The meaning of mutual funds is that it is a financial instrument that essentially collects money from investors and puts them in a basket of diversified securities. Let’s understand more about mutual funds and its types.
Types of Mutual Funds
There are three types of mutual funds classified based on their underlying assets. These include:
- Equity Mutual Funds: Equity Mutual Fund is a type of mutual fund that invests in stocks that have the potential to grow and generate wealth over the long term. These funds can, in turn, be classified based on market capitalization, i.e. Large cap, Midcap and Small-cap. It can also be classified based on a theme or a sector such as healthcare or IT. Investors can choose equity funds based on their investment horizon and their financial goal.

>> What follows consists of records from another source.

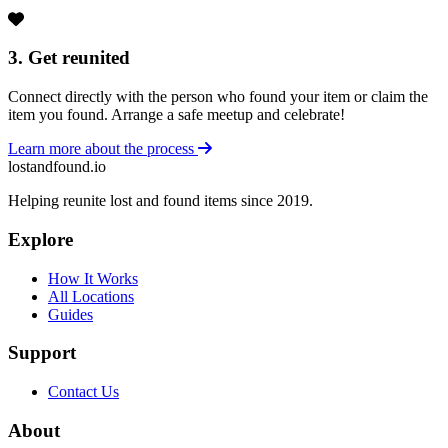
3. Get reunited
Connect directly with the person who found your item or claim the
item you found. Arrange a safe meetup and celebrate!
Learn more about the process
lostandfound.io
Helping reunite lost and found items since 2019.
Explore
How It Works
All Locations
Guides
Support
Contact Us
About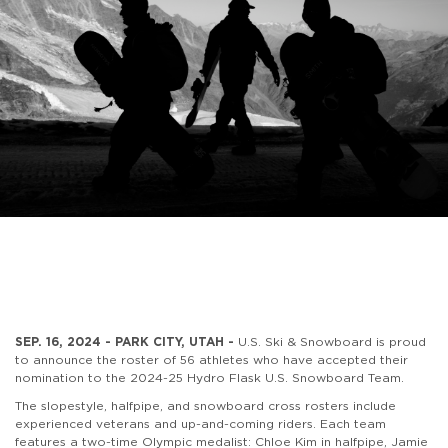
SEP. 16, 2024 - PARK CITY, UTAH -
U.S. Ski & Snowboard is proud
to announce the roster of 56 athletes who have accepted their
nomination to the 2024-25 Hydro Flask U.S. Snowboard Team.
The slopestyle, halfpipe, and snowboard cross rosters include
experienced veterans and up-and-coming riders. Each team
features a two-time Olympic medalist: Chloe Kim in halfpipe, Jamie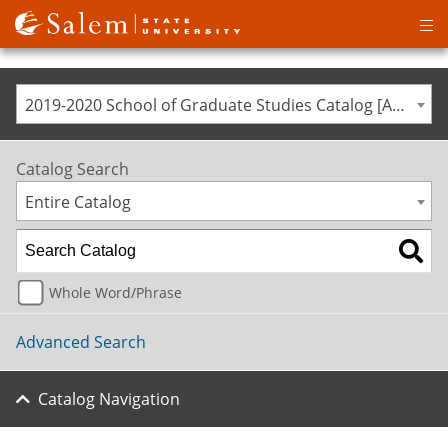
Op
ma
me
2019-2020 School of Graduate Studies Catalog [ARCHIVED CATALOG]
Catalog Search
Entire Catalog
Whole Word/Phrase
Advanced Search
Catalog Navigation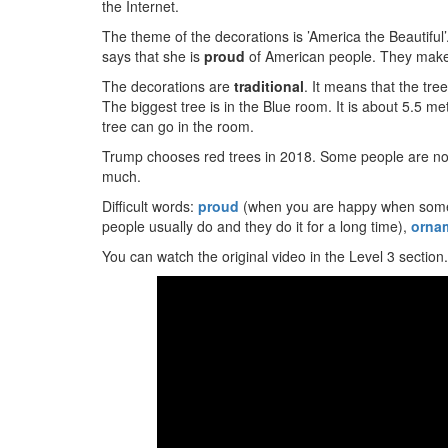
the Internet.
The theme of the decorations is ’America the Beautifu
says that she is
proud
of American people. They make t
The decorations are
traditional
. It means that the tre
The biggest tree is in the Blue room. It is about 5.5 met
tree can go in the room.
Trump chooses red trees in 2018. Some people are not 
much.
Difficult words:
proud
(when you are happy when some
people usually do and they do it for a long time),
orna
You can watch the original video in the Level 3 section.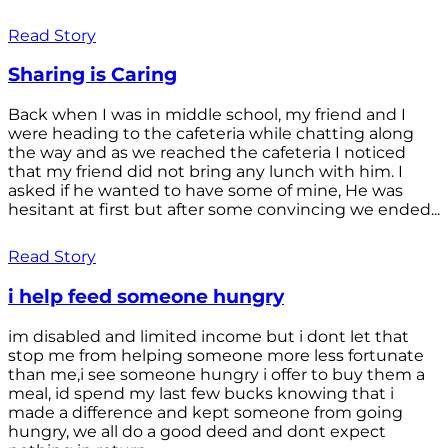
Read Story
Sharing is Caring
Back when I was in middle school, my friend and I
were heading to the cafeteria while chatting along
the way and as we reached the cafeteria I noticed
that my friend did not bring any lunch with him. I
asked if he wanted to have some of mine, He was
hesitant at first but after some convincing we ended...
Read Story
i help feed someone hungry
im disabled and limited income but i dont let that
stop me from helping someone more less fortunate
than me,i see someone hungry i offer to buy them a
meal, id spend my last few bucks knowing that i
made a difference and kept someone from going
hungry, we all do a good deed and dont expect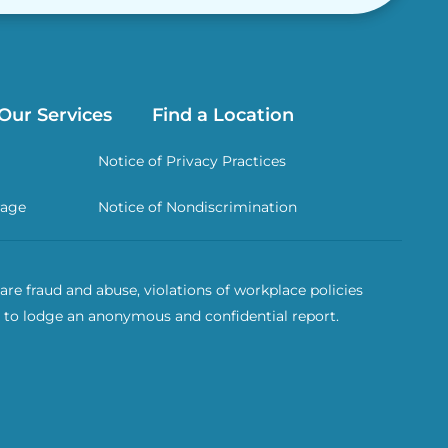
Our Services
Find a Location
Notice of Privacy Practices
rage
Notice of Nondiscrimination
re fraud and abuse, violations of workplace policies
 to lodge an anonymous and confidential report.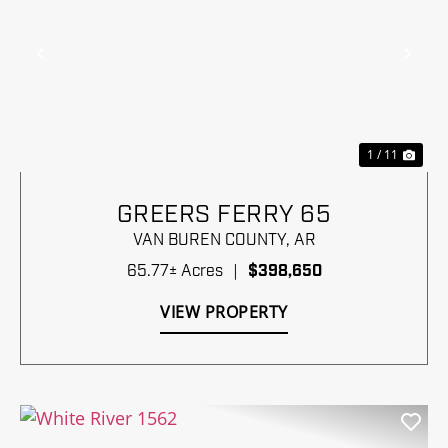
Previous
Nex
1 / 11
GREERS FERRY 65
VAN BUREN COUNTY,
AR
65.77± Acres
|
$398,650
VIEW PROPERTY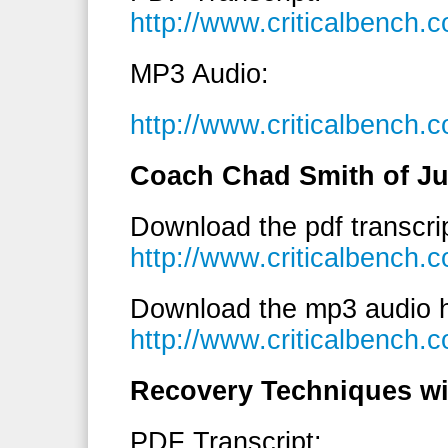
http://www.criticalbench.
MP3 Audio:
http://www.criticalbench.
Coach Chad Smith of Ju
Download the pdf transcri
http://www.criticalbench
Download the mp3 audio h
http://www.criticalbenc
Recovery Techniques wi
PDF Transcript: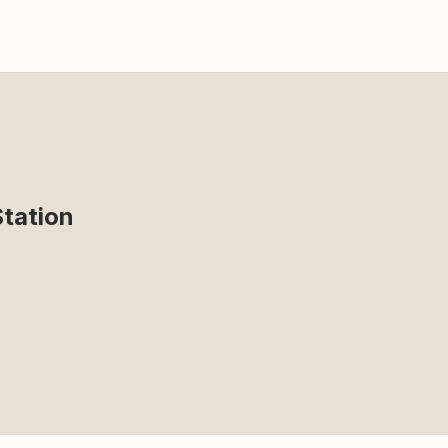
tation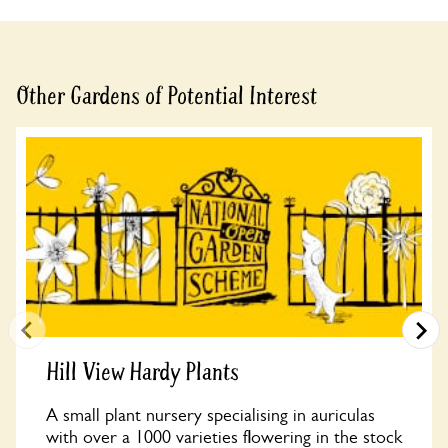
Other Gardens of Potential Interest
Hill View Hardy Plants
A small plant nursery specialising in auriculas
with over a 1000 varieties flowering in the stock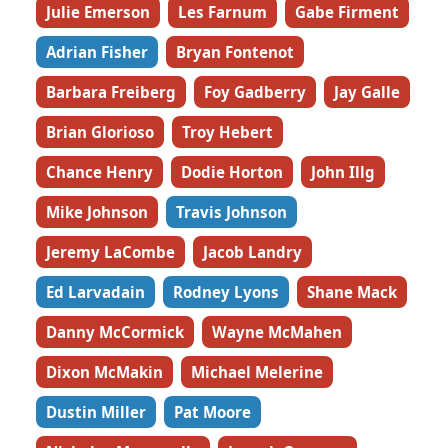
Julie Emerson
Les Farnum
Gabe Firment
Adrian Fisher
Bryan Fontenot
Barbara Freiberg
Foy Gadberry
Jay Galle
Brian Glorioso
Troy Hebert
Chance Henry
Dodie Horton
John Illg
Mike Johnson
Travis Johnson
Jeremy LaCombe
Jacob Landry
Ed Larvadain
Rodney Lyons
Shane Mack
Danny McCormick
Wayne McMahen
Dixon McMakin
Michael Melerine
Dustin Miller
Pat Moore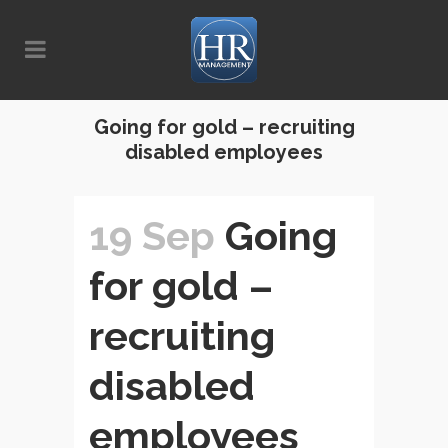
Going for gold – recruiting
disabled employees
19 Sep
Going
for gold –
recruiting
disabled
employees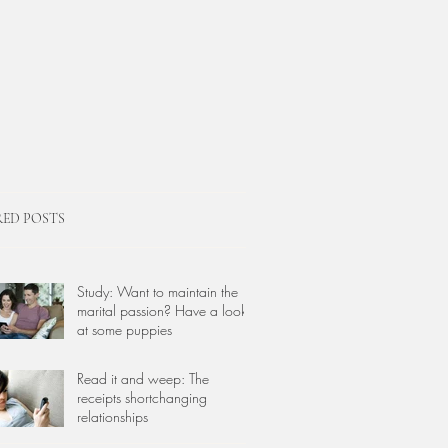
RED POSTS
Study: Want to maintain the
marital passion? Have a look
at some puppies
Read it and weep: The
receipts shortchanging
relationships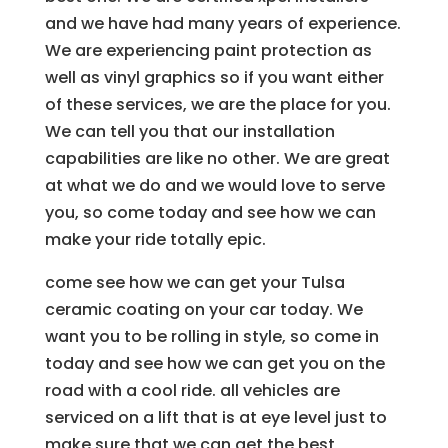
and we have had many years of experience.
We are experiencing paint protection as
well as vinyl graphics so if you want either
of these services, we are the place for you.
We can tell you that our installation
capabilities are like no other. We are great
at what we do and we would love to serve
you, so come today and see how we can
make your ride totally epic.
come see how we can get your Tulsa
ceramic coating on your car today. We
want you to be rolling in style, so come in
today and see how we can get you on the
road with a cool ride. all vehicles are
serviced on a lift that is at eye level just to
make sure that we can get the best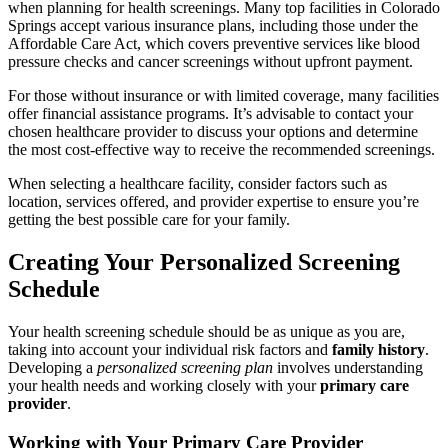
when planning for health screenings. Many top facilities in Colorado
Springs accept various insurance plans, including those under the
Affordable Care Act, which covers preventive services like blood
pressure checks and cancer screenings without upfront payment.
For those without insurance or with limited coverage, many facilities
offer financial assistance programs. It’s advisable to contact your
chosen healthcare provider to discuss your options and determine
the most cost-effective way to receive the recommended screenings.
When selecting a healthcare facility, consider factors such as
location, services offered, and provider expertise to ensure you’re
getting the best possible care for your family.
Creating Your Personalized Screening
Schedule
Your health screening schedule should be as unique as you are,
taking into account your individual risk factors and
family history
.
Developing a
personalized screening plan
involves understanding
your health needs and working closely with your
primary care
provider
.
Working with Your Primary Care Provider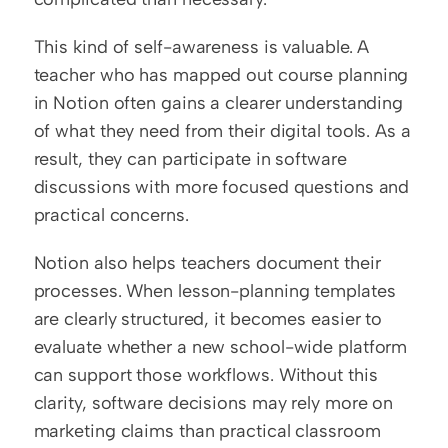
This kind of self-awareness is valuable. A 
teacher who has mapped out course planning 
in Notion often gains a clearer understanding 
of what they need from their digital tools. As a 
result, they can participate in software 
discussions with more focused questions and 
practical concerns.
Notion also helps teachers document their 
processes. When lesson-planning templates 
are clearly structured, it becomes easier to 
evaluate whether a new school-wide platform 
can support those workflows. Without this 
clarity, software decisions may rely more on 
marketing claims than practical classroom 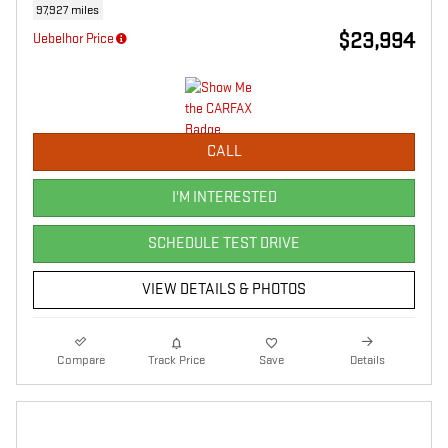
97,927 miles
$23,994
Uebelhor Price
CALL
I'M INTERESTED
SCHEDULE TEST DRIVE
VIEW DETAILS & PHOTOS
Compare
Track Price
Save
Details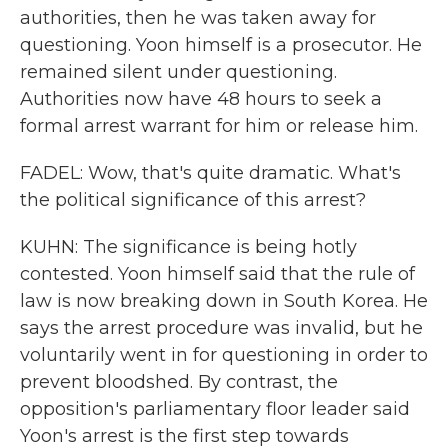
authorities, then he was taken away for
questioning. Yoon himself is a prosecutor. He
remained silent under questioning.
Authorities now have 48 hours to seek a
formal arrest warrant for him or release him.
FADEL: Wow, that's quite dramatic. What's
the political significance of this arrest?
KUHN: The significance is being hotly
contested. Yoon himself said that the rule of
law is now breaking down in South Korea. He
says the arrest procedure was invalid, but he
voluntarily went in for questioning in order to
prevent bloodshed. By contrast, the
opposition's parliamentary floor leader said
Yoon's arrest is the first step towards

- Debt Mutual Funds: Debt Mutual Fund is a type of mutual fund that invests in fixed income securities issued by the Government or corporates. These include treasury bills, certificates of deposit, debentures, corporate bonds, etc. These can be classified based on their duration (short-term or Long Term Debt Funds called Gilt Funds).
- Hybrid Mutual Funds: This is a type of mutual fund that invests in debt, equity-related instruments and gold or other commodity. The objective of this fund is to balance the risk-reward potential for its investors. The equity component enables capital appreciation thereby generating wealth for investors while the debt component acts as a portfolio diversifier and diversify the impact of volatility.